What is Interaction to Next Paint (INP)?
Interaction to Next Paint — INP — measures how long your page takes to respond after a user interacts with it. "Interacts" means clicks, taps, or key presses (not scrolls, not hovers). "Respond" means the browser has fully processed the event and painted the next frame.
INP replaced First Input Delay (FID) in March 2024 as an official Core Web Vital. FID only measured the first interaction — which was almost always fine, because the first click happens before most JavaScript loads. INP measures every interaction and reports the worst one the user experienced (roughly — it's technically the 98th percentile for pages with many interactions). That catches the real problem: the page gets sluggish after a bunch of stuff loads.
Thresholds
INP is measured in milliseconds, at the p75 of field data:
- Good: 200 ms or less
- Needs improvement: 200 to 500 ms
- Poor: over 500 ms
INP above 500ms feels broken.
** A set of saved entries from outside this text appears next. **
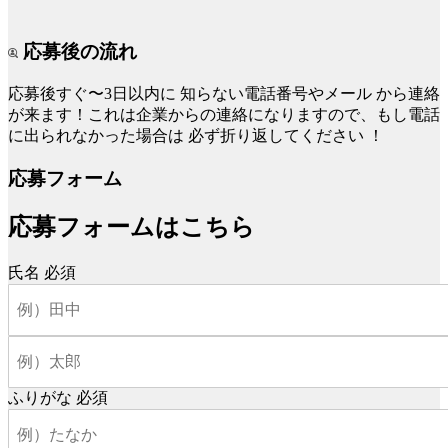
応募後の流れ
応募後すぐ〜3日以内に
知らない電話番号やメール
から連絡
が来ます！これは企業からの連絡になりますので、もし電話
に出られなかった場合は
必ず折り返してください
！
応募フォーム
応募フォームはこちら
氏名
必須
ふりがな
必須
A user taps, nothing happens, they tap again. On slower devices you routinely see 1–3 second INPs on pages heavy with third-party JavaScript.
What gets measured
INP captures the total time from:
- The user interaction
- Through event-handler execution
- Through any synchronous work the handler triggers (React re-renders, layout work, etc.)
- Until the browser paints the next frame
If your click handler takes 50ms and then triggers a React re-render that takes 300ms, INP is 350ms+ — not 50ms.
Common causes
The same pattern every time: too much JavaScript running on the main thread.
- Large React component trees re-rendering on every state change
- Third-party scripts (analytics, ads, chat widgets, A/B testing) running long tasks
- Heavy event handlers (e.g., a filter change that recomputes a large list)
- Long-running timers and animation frames
- Synchronous localStorage / IndexedDB work inside handlers
Fixes
Break up long tasks. Any task over 50ms blocks input. Use scheduler.yield() (or a setTimeout(0) fallback) to yield to the main thread between chunks of work.
Move work off the main thread. Web Workers for CPU-heavy computation. OffscreenCanvas for rendering. requestIdleCallback for non-urgent stuff.
Audit third-party JavaScript aggressively. Every analytics script, chat widget, A/B tool, and ad network is a potential INP killer. Load them async at minimum, defer them if they can wait, remove them if they can't.
Reduce React re-renders. useMemo, useCallback, React.memo where the profiler shows wasted renders. Virtualize long lists. Split state so typing in one input doesn't re-render the whole page.
Use content-visibility: auto on below-the-fold sections so the browser doesn't waste work laying them out.
How to measure in the field
The web-vitals npm library will report INP events from your real users. Wire it into your analytics. You'll find the specific interactions that are slow, and it's almost always a handful of handlers that need to be rewritten.
Lab tools (Lighthouse) give you a synthetic interaction, which is useful for debugging but doesn't catch the real-world worst case. For INP specifically, trust the field data.